You might have come across the term “DNS TXT Record” as you browsed the web. If you haven’t heard about it before, you’ve probably come across a website that is using Text-Based DNS to work with their site. If you want to use this technique to work with your website, keep reading.
In this article, we will be discussing what a DNS TXT Record is, how it works, and examples of how you can use this record to work with your site. Keep reading to find out what a DNS TXT Record is, how it works and how you can use this record to work with your website.
What is a DNS TXT Record?
A DNS TXT Record is a special type of DNS Record that is used to store extra data besides the standard DNS Record information. This record is stored in the DNS server and is accessible to the end-users of the DNS.
How does DNS TXT Record work?
You can use the TLD (Top-level Domain) of the DNS server to define what type of data is stored in the TXT Record. Each TLD has a set of predefined TXT Records that you can use if you want to use a specific technique to work with your site.

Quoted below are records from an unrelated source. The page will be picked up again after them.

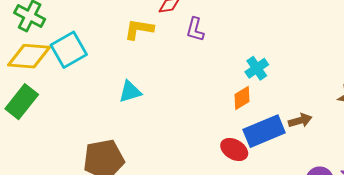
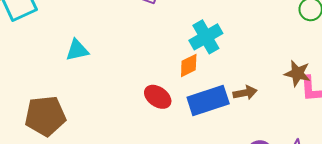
cyan cross: (257, 68) -> (206, 37), size x1.4
red ellipse: (234, 149) -> (158, 97), moved

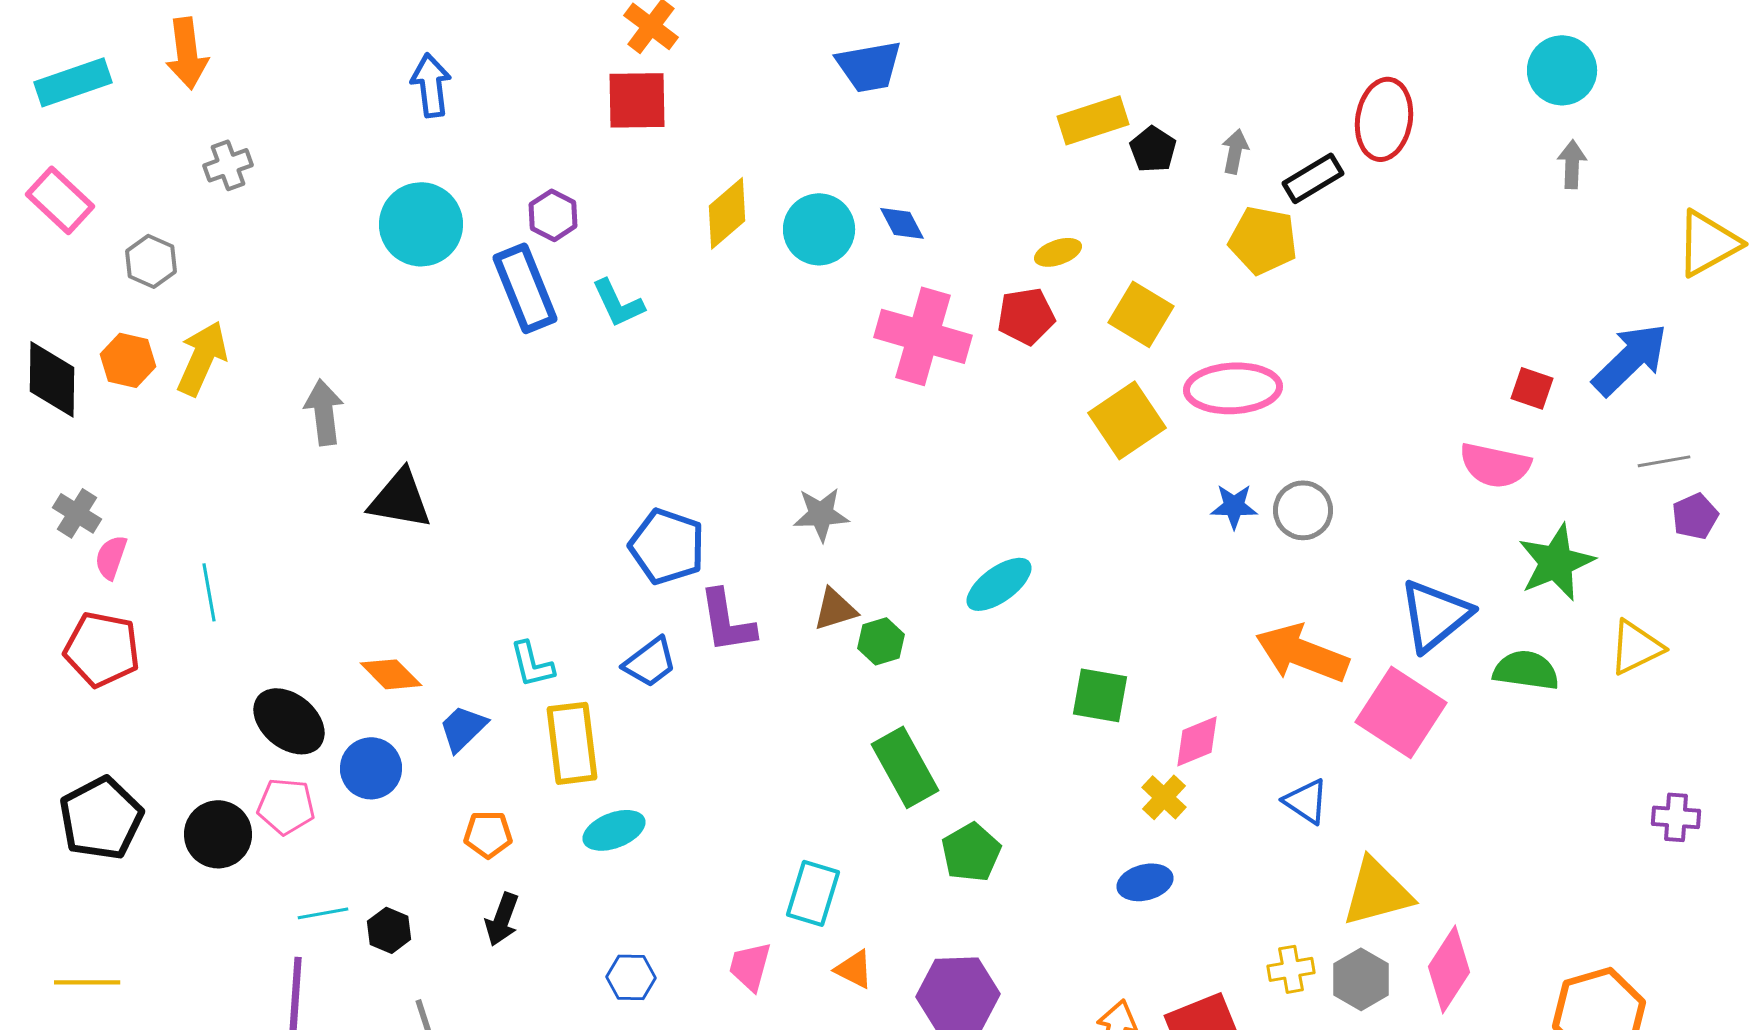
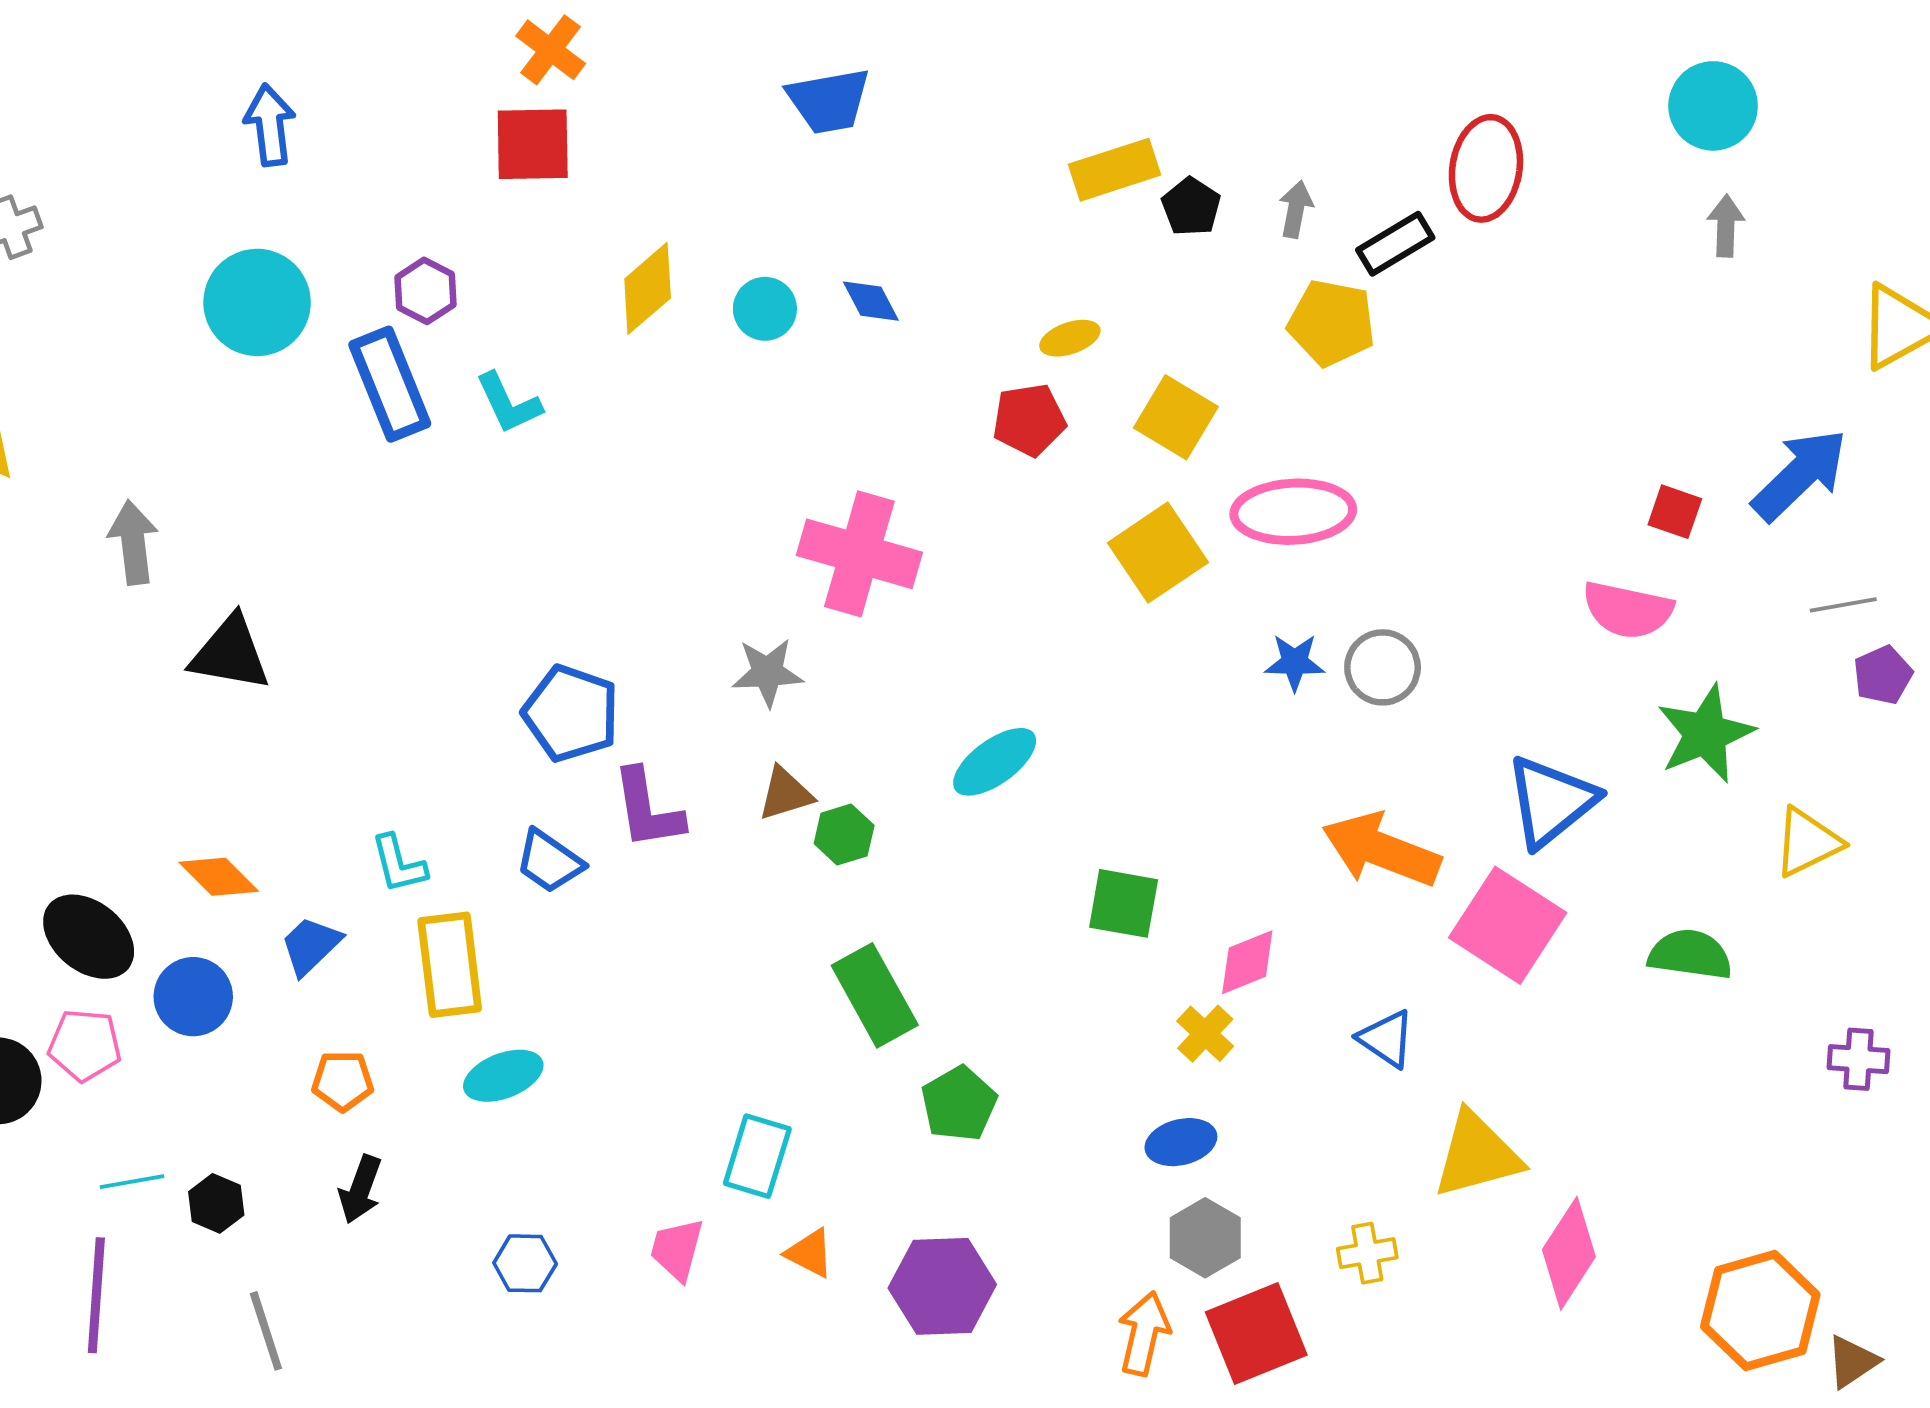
cyan circle: (819, 229) -> (765, 309), size x0.7
pink cross: (923, 336) -> (859, 554), moved
blue trapezoid: (650, 662) -> (549, 861), turned 72
green semicircle: (1526, 670) -> (1690, 955), moved
gray hexagon: (1361, 979) -> (1205, 1238), moved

For example, if you have a to validate your Domain name with Google and you are hosting with Hosting Australia, you can use Hosting Australia’s DNS servers to create a DNS TXT record that points your Domain name to Google to validate your domain name.
Examples of DNS TXT Record
TXT records can be used to ensure email security with the following records.
These records can be used to prevent phishing, spamming, and other malicious activity:
SPF is a standard email authentication method. SPF helps protect your domain against spoofing and helps prevent your outgoing messages from being marked as spam by receiving servers. SPF specifies the mail servers that are allowed to send emails for your domain. Receiving mail servers use SPF to verify that incoming messages that appear to come from your domain were sent by servers authorized by you.
|hosting-australia.com||3600||TXT||v=spf1 ip4:188.8.131.52 ip6:2a05:d018:e3:8c00:bb71:dea8:8b83:851e|
DKIM Adds a digital signature to every outgoing message, which lets receiving servers verify the message actually came from your organization.
DKIM help’s to protect your domain against spoofing and helps prevent your outgoing messages from being marked as spam. Spoofing is a type of email attack that forges the From address of an email message. A spoofed message appears to be from the impersonated organization or domain.
DKIM detects when a message has been modified, and when unauthorized changes are made to the message From: address.
Without DKIM, messages sent from your organization or domain are more likely to be marked as spam by receiving mail servers.
|big-email._hosting-australia.com||3600||TXT||v=DKIM1; p=76E629F05F70 9EF665853333EEC3F5ADE69A 2362BECE4065 8267AB2FC3CB 6CBE|
DMARC: Let you tell receiving servers what to do with outgoing messages from your organization that doesn’t pass SPF or DKIM.
DMARC is a standard email authentication method. DMARC helps mail administrators prevent hackers and other attackers from spoofing their organization and domain. Spoofing is a type of attack in which the From address of an email message is forged. A spoofed message appears to be from the impersonated organization or domain.
DMARC also lets you request reports from email servers that get messages from your organization or domain. These reports have information to help you identify possible authentication issues and malicious activity for messages sent from your domain.
Use TXT records to verify domain ownership
You can use TXT records to verify your domain with providers such as Microsoft, Google, Wix, Squarespace. This helps the provider find and validate the domain the provider gives you a record to add to your domain settings, when the provider sees that you’ve added the record, your domain ownership is confirmed and can allow other records to be added such as MX and CNAME.